The train workflow depends on the prepare workflow.

As you see, each workflow defines how to run the code, including what folders to store as output artifacts, and what infrastructure is needed (e.g. the number of GPUs, amount of memory, etc).

stack CLI is used to run the workflow from your local terminal. To run the above-mentioned workflow, execute the following command in your local terminal.

dstack run train

Once the run is submitted, the user can access relevant logs, changes in code, artifacts, etc in the stack UI or CLI.

In order to monitor the run, log in to your dstack.ai account, and the contents in the stack UI should look like the one below.

Artifacts can be browsed through the user interface.

Moreover, it is possible to download the contents of artifacts using the stack CLI with the following command.

dstack artifacts download <run-name>

Versioning data

In order to ensure the reproducibility of the training pipelines, it is crucial to track data too.

With stack, data artifacts can be versioned by assigning tags, which can later be referenced in other workflows.

In the example above, the train workflow depended on the prepare workflow. Each time you ran the train workflow, the stack also ran the download workflow, and then passed the output artifacts of the prepare workflow to the train workflow.

Now let’s imagine that we’d like to run the prepare workflow independently and then reuse the output artifacts of that particular run with the train workflows.

In order to do that, you have to run the prepareworkflow, and then assign a tag to it (e.g. through the UI as shown below or the CLI).

Then, you can refer to this tag from the train workflow:

workflows:
  - name: prepare
    provider: python
    script: "prepare.py"
    requirements: "requirements.txt"
    artifacts: ["data"]

 - name: train
   provider: python
   version: "3.9"
   requirements: "requirements.txt"
   script: "train.py"
   depends-on:
      - prepare:latest
   artifacts: ["model"]
   resources:
     gpu: 4

By decoupling the workflows of preparing data and training the model, it becomes easier to train the model iteratively and keep every run reproducible.

dstack + WandB Configuration

It is possible to seamlessly use stack and Wanda together.

To do that, obtain the WandB API key from “Settings” in Wanda as shown below

And add it to stack Secrets.

You can do it via “Settings” in dstack.ai. Click the “Add secret” button and add the key WANDB_API_KEY the secret with the copied WandB API key value.

The dstack settings should look like below.

In order to use the same run names across stack and Wanda, you can use the environment variable RUN_NAME to get the stack run name and pass it as a display name to WandbLogger as shown below:

run_name = os.environ['RUN_NAME']

wandb log results to a project

wandb_logger = WandbLogger(name=run_name, project="my-test-project")

That’s it for now. The source code used in this blog post can be found here.

You’re very welcome to share your feedback, ask questions, and of course, give a spin to WandB and stack yourself.

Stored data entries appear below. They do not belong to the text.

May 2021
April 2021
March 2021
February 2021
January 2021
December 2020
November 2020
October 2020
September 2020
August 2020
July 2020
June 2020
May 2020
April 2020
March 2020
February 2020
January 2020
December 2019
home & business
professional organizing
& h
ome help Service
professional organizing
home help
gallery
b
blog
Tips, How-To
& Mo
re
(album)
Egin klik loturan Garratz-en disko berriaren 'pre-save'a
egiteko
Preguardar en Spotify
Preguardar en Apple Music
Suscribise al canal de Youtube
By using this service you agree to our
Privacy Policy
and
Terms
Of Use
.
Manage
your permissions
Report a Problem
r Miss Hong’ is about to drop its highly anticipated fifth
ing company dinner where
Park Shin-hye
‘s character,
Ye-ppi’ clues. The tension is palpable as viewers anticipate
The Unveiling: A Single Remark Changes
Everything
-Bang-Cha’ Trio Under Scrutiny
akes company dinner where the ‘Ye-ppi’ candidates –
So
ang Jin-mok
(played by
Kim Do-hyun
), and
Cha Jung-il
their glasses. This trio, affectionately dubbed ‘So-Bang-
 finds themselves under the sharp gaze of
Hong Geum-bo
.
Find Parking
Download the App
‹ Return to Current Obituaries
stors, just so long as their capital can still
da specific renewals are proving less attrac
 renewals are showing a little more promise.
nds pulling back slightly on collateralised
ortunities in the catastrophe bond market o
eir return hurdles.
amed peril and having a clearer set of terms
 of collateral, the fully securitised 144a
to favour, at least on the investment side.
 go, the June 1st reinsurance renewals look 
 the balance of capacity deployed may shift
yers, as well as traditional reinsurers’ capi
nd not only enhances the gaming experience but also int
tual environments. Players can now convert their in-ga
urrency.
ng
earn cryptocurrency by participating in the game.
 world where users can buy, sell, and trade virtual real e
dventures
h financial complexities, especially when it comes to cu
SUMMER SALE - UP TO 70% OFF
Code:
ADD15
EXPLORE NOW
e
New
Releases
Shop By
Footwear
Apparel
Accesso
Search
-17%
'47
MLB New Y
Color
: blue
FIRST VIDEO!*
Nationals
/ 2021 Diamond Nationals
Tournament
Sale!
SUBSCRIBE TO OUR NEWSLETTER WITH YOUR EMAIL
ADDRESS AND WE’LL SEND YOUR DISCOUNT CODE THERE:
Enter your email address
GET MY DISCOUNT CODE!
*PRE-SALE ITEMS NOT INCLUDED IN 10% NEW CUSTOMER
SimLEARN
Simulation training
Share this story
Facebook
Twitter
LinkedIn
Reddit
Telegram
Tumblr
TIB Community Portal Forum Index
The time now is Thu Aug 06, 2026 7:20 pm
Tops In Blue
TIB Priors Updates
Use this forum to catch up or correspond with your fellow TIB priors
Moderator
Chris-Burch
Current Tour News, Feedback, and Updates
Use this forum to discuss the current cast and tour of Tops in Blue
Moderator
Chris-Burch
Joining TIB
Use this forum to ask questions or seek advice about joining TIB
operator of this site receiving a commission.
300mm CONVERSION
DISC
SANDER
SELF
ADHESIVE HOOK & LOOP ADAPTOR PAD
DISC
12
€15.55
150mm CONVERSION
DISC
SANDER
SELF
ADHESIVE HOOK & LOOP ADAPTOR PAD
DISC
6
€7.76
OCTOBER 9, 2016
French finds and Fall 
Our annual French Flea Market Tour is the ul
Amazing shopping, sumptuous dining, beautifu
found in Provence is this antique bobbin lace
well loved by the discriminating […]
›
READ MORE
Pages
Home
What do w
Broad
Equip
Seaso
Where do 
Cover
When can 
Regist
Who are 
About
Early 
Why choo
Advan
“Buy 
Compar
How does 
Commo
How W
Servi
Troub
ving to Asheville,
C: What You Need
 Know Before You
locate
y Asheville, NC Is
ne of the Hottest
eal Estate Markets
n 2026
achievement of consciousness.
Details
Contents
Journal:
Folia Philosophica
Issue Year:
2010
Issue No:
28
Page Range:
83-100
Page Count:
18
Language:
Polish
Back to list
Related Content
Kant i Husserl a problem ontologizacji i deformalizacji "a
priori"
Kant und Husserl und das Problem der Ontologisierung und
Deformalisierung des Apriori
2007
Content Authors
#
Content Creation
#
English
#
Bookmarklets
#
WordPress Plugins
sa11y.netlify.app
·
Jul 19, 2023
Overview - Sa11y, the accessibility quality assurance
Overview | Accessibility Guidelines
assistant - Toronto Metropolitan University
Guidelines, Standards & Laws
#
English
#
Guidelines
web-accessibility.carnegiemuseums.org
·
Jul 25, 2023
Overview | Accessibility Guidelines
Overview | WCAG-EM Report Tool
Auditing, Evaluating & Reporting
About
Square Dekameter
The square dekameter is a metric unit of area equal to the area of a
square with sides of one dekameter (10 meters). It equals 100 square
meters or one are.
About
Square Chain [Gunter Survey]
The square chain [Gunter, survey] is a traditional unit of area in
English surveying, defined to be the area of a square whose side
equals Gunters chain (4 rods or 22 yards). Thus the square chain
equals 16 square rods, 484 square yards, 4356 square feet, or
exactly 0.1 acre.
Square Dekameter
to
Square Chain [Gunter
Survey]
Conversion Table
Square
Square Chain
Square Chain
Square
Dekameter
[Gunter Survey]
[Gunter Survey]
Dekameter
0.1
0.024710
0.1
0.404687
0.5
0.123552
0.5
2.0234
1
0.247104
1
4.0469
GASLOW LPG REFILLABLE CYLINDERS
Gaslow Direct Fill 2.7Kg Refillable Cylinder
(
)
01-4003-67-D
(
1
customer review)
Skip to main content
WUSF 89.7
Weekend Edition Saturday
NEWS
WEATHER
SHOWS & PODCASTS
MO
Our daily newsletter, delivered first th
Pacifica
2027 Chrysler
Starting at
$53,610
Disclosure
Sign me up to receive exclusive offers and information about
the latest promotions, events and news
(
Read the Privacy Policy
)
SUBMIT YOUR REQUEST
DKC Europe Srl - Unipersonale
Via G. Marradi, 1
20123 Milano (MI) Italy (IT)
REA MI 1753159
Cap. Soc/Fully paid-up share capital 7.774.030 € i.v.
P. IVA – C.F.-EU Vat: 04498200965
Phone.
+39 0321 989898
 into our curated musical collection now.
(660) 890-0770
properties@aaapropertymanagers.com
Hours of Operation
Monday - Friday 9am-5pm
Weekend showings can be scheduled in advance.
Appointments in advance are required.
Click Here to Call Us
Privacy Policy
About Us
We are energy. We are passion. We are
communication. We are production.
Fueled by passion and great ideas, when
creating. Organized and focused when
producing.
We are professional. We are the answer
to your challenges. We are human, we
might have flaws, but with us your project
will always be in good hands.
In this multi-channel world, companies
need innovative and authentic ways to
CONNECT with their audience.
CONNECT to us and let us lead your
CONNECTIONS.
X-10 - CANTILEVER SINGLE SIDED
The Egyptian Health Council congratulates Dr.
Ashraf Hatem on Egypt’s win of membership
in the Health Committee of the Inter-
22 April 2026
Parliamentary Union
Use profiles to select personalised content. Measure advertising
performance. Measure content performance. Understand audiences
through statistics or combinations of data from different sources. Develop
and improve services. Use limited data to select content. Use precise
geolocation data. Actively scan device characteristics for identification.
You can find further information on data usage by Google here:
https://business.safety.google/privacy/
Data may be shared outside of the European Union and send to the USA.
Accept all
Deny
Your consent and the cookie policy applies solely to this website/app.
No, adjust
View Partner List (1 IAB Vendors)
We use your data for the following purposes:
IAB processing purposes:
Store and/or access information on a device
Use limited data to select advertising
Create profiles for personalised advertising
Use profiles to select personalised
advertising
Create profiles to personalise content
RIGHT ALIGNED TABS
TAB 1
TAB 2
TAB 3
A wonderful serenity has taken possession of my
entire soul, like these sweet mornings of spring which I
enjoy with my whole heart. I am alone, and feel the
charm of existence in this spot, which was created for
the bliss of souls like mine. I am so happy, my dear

I want to try it. Where do I start?

#physics #nasa #space #facts #universe #knowledge #dailyfacts #biology #factz #chemistry #astronomy #education #earth #memes #cosmos #amazing #nature #allfacts #tech #innovation #astrophysics #code #ui #html #design #programming #userinterface #appdesign #digitaldesign #dribbble #uxdesign #webdesign #websitedesign #developer #celafarai #frasedelgiorno #webdeveloper #graphicdesign #marketing #instagram #dev #aforisma #frasi #softwareengineering #pensierodelgiorno #frontend #programmer #radio #pensiero #wireframe #clubdelcomic
#userinterface #appdesign #digitaldesign #dribbble #uxdesign #candivit #demetozdemir #canem

Please log in to like, share and comment!